After the above steps, your directory structure should look like

lh-400k
  ├── README
  ├── image_urls.txt
  ├── train_data.pkl
  ├── images
  ├── densepose
  ├── parsing
code
...

At the time of releasing this dataset, 408,520 image urls are still valid.

4. Gradio Demo

Please make sure that the required dependencies have been installed and your GPU memory is at least 16G.

  1. Download the human parser checkpoint and put it under code/Graphonomy/.
  2. Download pretrained models and unzip the file under the current directory.
  3. Run
    cd code
    python demo.py
    
  4. Go to http://0.0.0.0:7860 on your web browser. The webpage should look like below

To edit a human image, follow the steps below:

Upload source image -> Choose an editing task -> Click Confirm Task -> Upload target image -> Click Submit

It's suggested that your source and target image resolutions are at least 512 because we resize the input image's longer side to 512 pixels and then pad the shorter side to the same length. The generated image of size 512x512 will show on the top right. Intermediate outputs including detected pose and parsing will be displayed on the bottom right.

Section 5: Model Inference

We provide the model inference script code/infer.py for you to edit the input images in a folder. To use the script, please follow step 1 and 2 in Section 4: Gradio Demo to prepare the pretrained models.

  1. Pose Transfer

    Put the file paths to source images in source_img_paths.txt and the paths to target images in tgt_img_paths.txt. Then run

    cd code
    python infer.py  --task reposing --src-img-list source_img_paths.txt --tgt-img-list tgt_img_paths.txt  --out-dir ./results
    
  2. Virtual Try-on

    Put the file paths to source images in source_img_paths.txt and the paths to garment images in clothes_list.txt. Make sure the try-on garments belong to the same category (i.e., upper clothing, lower clothing or dress). Then run

    cd code
    python infer.py  --task tryon --src-img-list source_img_paths.txt --tgt-clothes-list clothes_list.txt --tryon-cat [upper/lower/dress] --out-dir ./results
    
  3. Text Edit

    Put the file paths to source images in source_img_paths.txt and the text prompts in prompt_list.txt. Make sure the garments you want to edit belong to the same category (i.e., upper clothing, lower clothing or dress). Then run

    cd code
    python infer.py  --task text_edit --src-img-list source_img_paths.txt --prompt-list prompt_list.txt --edit-cat [upper/lower/dress] --out-dir ./results --cfg_scale 4
    

    To get the best results, you may want to try different values of --cfg_scale, which usually ranges from 1 to 10.

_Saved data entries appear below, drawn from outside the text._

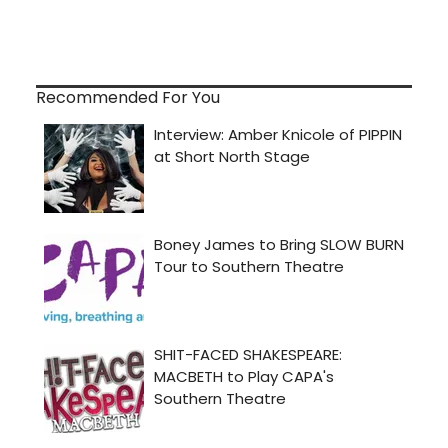
Recommended For You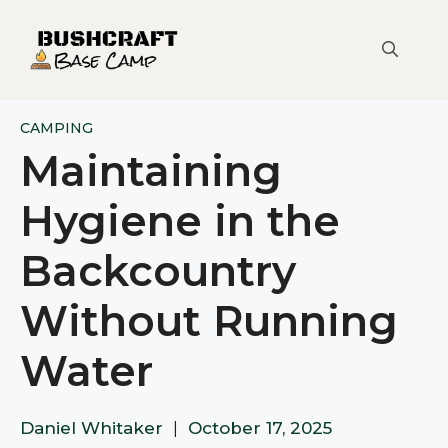
Skip
to
content
CAMPING
Maintaining
Hygiene in the
Backcountry
Without Running
Water
Daniel Whitaker
|
October 17, 2025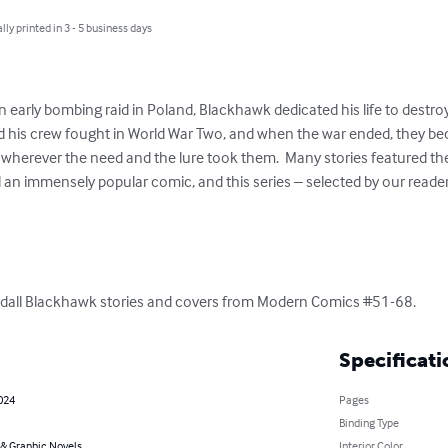
lly printed in 3 - 5 business days
an early bombing raid in Poland, Blackhawk dedicated his life to destro
d his crew fought in World War Two, and when the war ended, they be
d wherever the need and the lure took them.  Many stories featured th
ll an immensely popular comic, and this series – selected by our reader
dall Blackhawk stories and covers from Modern Comics #51-68.
Specificati
2024
Pages
Binding Type
& Graphic Novels
Interior Color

It's suggested that your source and target image resolutions are at least 512 because we resize the input image's longer side to 512 pixels and then pad the shorter side to the same length. The generated image is of size 512x512.

Citation

Please cite our paper if you use the dataset in your work.

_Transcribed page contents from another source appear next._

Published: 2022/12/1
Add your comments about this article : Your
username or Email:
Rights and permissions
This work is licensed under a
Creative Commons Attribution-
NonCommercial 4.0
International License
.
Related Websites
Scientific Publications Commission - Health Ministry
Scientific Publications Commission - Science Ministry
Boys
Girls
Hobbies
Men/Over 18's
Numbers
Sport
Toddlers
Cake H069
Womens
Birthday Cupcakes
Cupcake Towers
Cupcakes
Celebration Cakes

@InProceedings{Li_UniHuman_2024,
    author    = {Nannan Li, Qing Liu, Krishna Kumar Singh, Yilin Wang, Jianming Zhang, Bryan A. Plummer, Zhe Lin},
    title     = {UniHuman: A Unified Model For Editing Human Images in the Wild},
    booktitle = {CVPR},
    year      = {2024},
}

Acknowledgements

We thank Yi Zhou and her collaborators for suggestions about human dense pose related operations.

License

This project is released under Adobe Research License. The license prohibits commercial use and allows for non-commercial research use. The modeling code is partially built upon ControlNet, which is under Apache-2.0 License.